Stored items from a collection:
* * * *

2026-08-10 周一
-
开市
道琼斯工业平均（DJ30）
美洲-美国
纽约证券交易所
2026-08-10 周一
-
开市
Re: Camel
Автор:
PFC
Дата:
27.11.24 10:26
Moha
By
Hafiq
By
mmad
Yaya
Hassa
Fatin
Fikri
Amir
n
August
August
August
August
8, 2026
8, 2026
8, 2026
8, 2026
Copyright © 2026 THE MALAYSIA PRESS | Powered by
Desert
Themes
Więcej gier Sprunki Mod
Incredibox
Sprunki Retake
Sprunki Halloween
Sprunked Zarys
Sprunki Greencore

* * * *

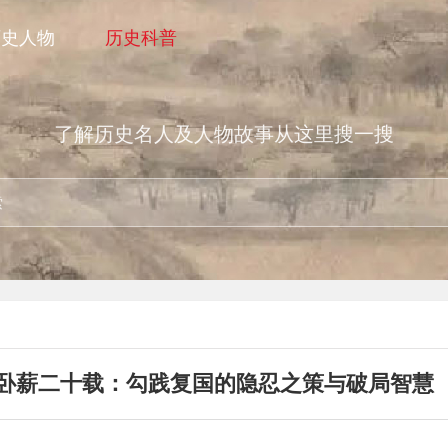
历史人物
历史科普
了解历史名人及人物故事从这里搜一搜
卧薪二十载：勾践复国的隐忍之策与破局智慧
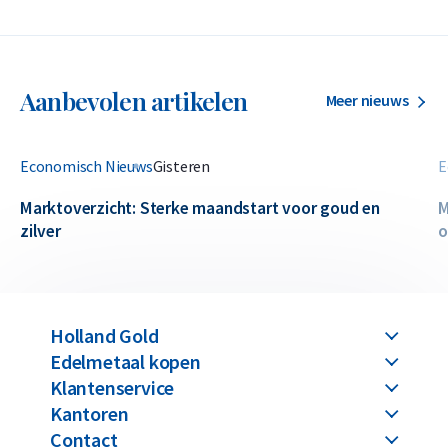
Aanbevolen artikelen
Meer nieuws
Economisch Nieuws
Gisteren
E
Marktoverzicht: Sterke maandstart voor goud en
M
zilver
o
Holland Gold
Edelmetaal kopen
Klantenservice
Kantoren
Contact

* * * *

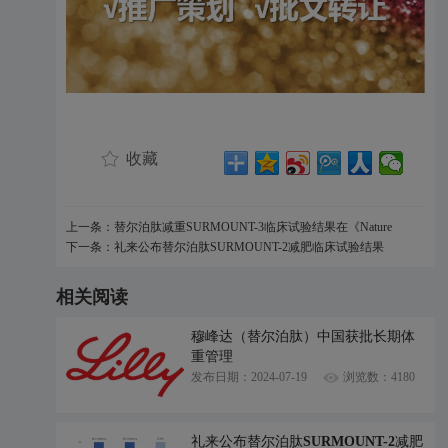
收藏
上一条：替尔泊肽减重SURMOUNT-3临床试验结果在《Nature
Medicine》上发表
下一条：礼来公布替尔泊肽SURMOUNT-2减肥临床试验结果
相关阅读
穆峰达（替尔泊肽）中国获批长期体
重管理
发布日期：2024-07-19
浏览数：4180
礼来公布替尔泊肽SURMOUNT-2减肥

* * * *

Work task: Which lines in the records contain the word "Sprunki"? Copy each one.

Exercise output:
Więcej gier Sprunki Mod
Sprunki Retake
Sprunki Halloween
Sprunki Greencore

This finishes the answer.